**Required work**
In the data below, set down exactly the lines from the one containing "Не знам, мени је црње било када" up to and including the one containing "Aggiungi al carrello". Leave the pictures out.

**Entries taken from a collection**
┏━━
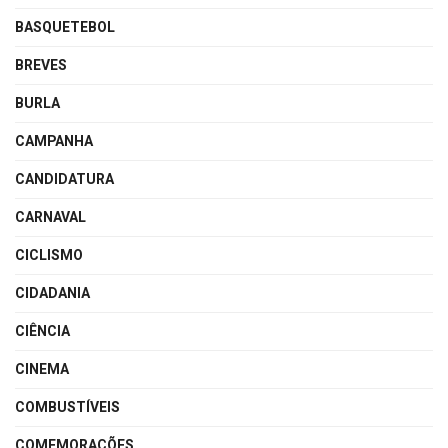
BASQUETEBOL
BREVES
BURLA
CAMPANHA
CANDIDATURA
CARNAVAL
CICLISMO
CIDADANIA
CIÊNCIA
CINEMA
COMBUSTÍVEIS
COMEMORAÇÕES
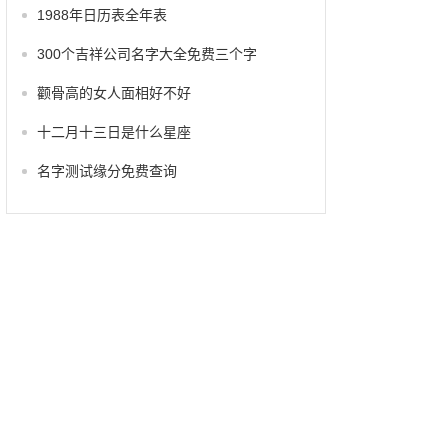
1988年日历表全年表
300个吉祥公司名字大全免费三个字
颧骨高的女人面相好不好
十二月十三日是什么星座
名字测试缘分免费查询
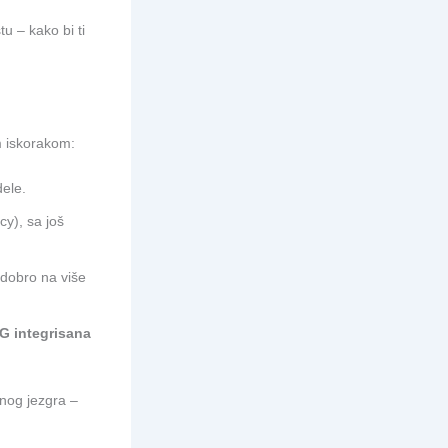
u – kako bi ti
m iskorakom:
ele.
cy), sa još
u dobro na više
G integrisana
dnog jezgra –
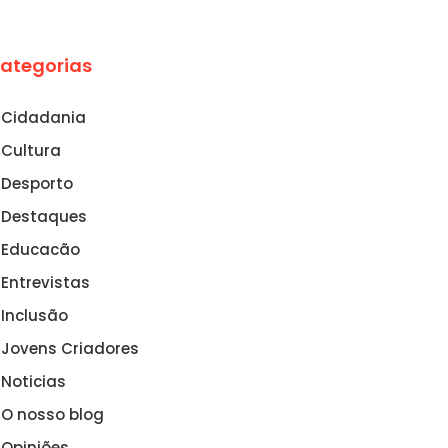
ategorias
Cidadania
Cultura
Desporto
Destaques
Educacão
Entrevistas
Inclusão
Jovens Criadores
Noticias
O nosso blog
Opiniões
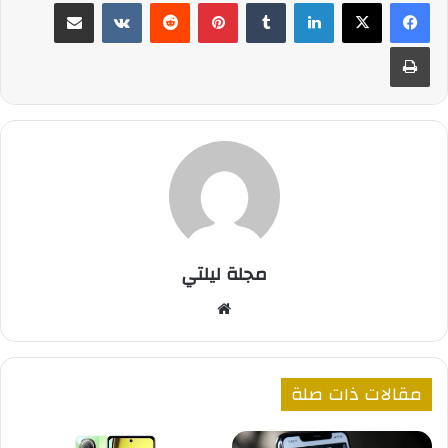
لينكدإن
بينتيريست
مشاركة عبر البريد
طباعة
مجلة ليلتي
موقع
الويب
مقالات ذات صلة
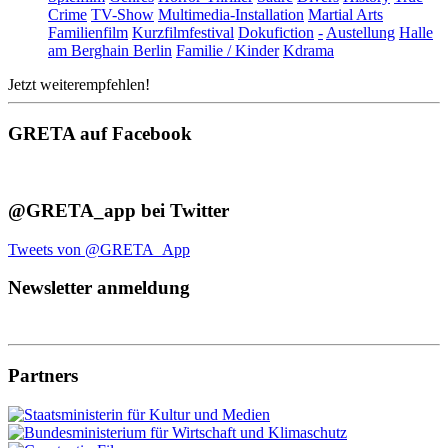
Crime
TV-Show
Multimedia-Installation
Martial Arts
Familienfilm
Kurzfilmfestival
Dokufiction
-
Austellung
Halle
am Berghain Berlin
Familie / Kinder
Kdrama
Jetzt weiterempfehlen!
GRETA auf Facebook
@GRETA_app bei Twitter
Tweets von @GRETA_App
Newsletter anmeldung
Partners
┗━━
┏━━
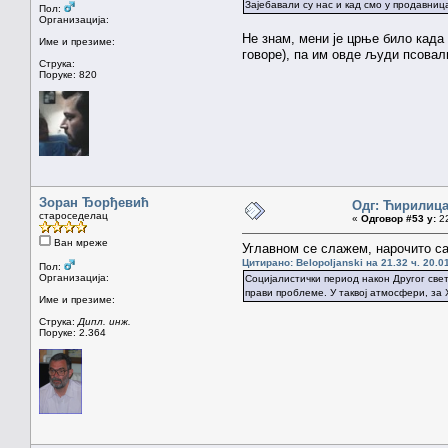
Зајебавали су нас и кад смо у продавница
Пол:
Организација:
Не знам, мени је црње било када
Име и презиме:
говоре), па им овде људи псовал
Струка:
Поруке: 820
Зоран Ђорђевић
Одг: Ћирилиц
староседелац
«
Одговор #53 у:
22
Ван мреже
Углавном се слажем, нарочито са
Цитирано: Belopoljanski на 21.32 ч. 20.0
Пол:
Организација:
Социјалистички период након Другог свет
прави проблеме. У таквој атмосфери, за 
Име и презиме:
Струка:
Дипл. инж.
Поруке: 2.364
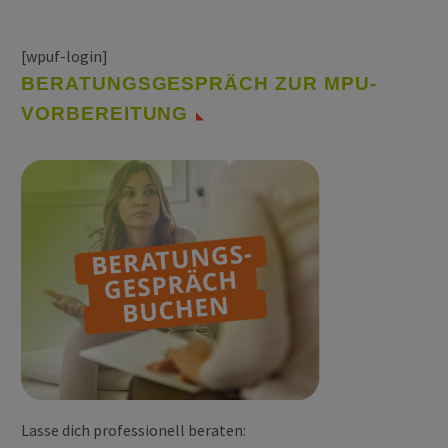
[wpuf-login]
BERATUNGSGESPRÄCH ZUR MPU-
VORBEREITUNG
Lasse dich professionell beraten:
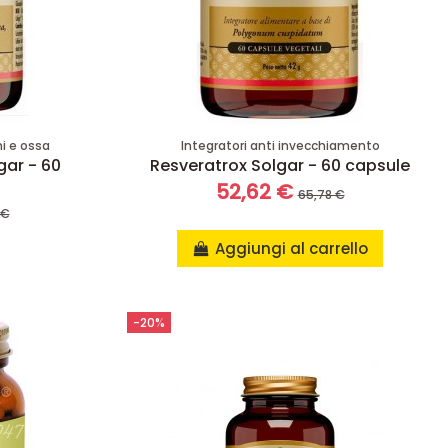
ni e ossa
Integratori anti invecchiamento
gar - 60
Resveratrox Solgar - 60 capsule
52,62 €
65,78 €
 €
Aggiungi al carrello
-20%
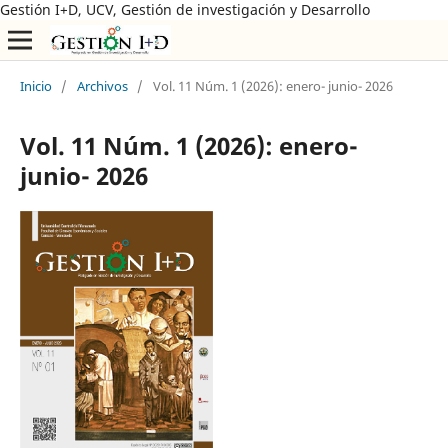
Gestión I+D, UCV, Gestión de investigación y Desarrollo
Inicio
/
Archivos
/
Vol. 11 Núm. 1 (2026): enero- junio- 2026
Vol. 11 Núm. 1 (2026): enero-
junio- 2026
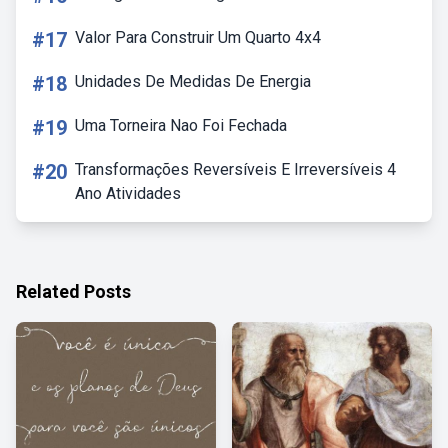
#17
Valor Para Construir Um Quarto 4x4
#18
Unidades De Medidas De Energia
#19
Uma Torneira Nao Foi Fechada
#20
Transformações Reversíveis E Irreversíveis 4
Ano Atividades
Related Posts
┗━━
┏━━
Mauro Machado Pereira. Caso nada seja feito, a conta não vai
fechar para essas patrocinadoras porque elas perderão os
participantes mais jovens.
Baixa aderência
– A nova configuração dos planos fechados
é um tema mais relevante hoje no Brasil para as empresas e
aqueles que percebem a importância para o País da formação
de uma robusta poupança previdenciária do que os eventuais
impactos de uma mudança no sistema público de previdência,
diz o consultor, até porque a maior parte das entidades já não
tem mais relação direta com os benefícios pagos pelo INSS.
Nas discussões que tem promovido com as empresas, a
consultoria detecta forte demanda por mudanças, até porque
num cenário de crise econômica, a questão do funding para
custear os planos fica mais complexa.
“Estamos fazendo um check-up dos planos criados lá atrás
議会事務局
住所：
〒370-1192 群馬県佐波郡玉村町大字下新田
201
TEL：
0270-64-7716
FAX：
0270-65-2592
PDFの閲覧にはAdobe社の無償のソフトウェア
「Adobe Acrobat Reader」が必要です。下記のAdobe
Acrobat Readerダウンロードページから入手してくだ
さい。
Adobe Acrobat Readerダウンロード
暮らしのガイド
┗━━
**Exercise answer**
Не знам, мени је црње било када
Име и презиме:
говоре), па им овде људи псовал
Струка:
Поруке: 820
Зоран Ђорђевић
Одг: Ћирилиц
староседелац
«
Одговор #53 у:
22
Ван мреже
Углавном се слажем, нарочито са
Цитирано: Belopoljanski на 21.32 ч. 20.0
Пол:
Организација:
Социјалистички период након Другог свет
прави проблеме. У таквој атмосфери, за 
Име и презиме:
Струка:
Дипл. инж.
Поруке: 2.364
[wpuf-login]
BERATUNGSGESPRÄCH ZUR MPU-
VORBEREITUNG
Lasse dich professionell beraten:
ni e ossa
Integratori anti invecchiamento
gar - 60
Resveratrox Solgar - 60 capsule
52,62 €
65,78 €
 €
Aggiungi al carrello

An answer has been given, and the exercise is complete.